**Stored items:**
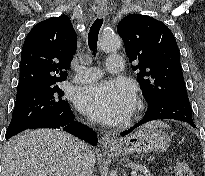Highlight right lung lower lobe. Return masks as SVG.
<instances>
[{
	"label": "right lung lower lobe",
	"mask_w": 205,
	"mask_h": 176,
	"mask_svg": "<svg viewBox=\"0 0 205 176\" xmlns=\"http://www.w3.org/2000/svg\"><path fill=\"white\" fill-rule=\"evenodd\" d=\"M35 128H62L92 145H97L98 142L97 135L92 129L74 121V115L70 108L58 116L44 119L32 125L29 129Z\"/></svg>",
	"instance_id": "obj_1"
}]
</instances>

**PROBLEM:**
Each entry is to be written out again word for word, and any pictures are to be omitted.

**WRITTEN SOLUTION:**
Highlight right lung lower lobe. Return masks as SVG.
<instances>
[{
	"label": "right lung lower lobe",
	"mask_w": 205,
	"mask_h": 176,
	"mask_svg": "<svg viewBox=\"0 0 205 176\" xmlns=\"http://www.w3.org/2000/svg\"><path fill=\"white\" fill-rule=\"evenodd\" d=\"M35 128H62L92 145H97L98 142L97 135L92 129L74 121V115L70 108L58 116L44 119L32 125L29 129Z\"/></svg>",
	"instance_id": "obj_1"
}]
</instances>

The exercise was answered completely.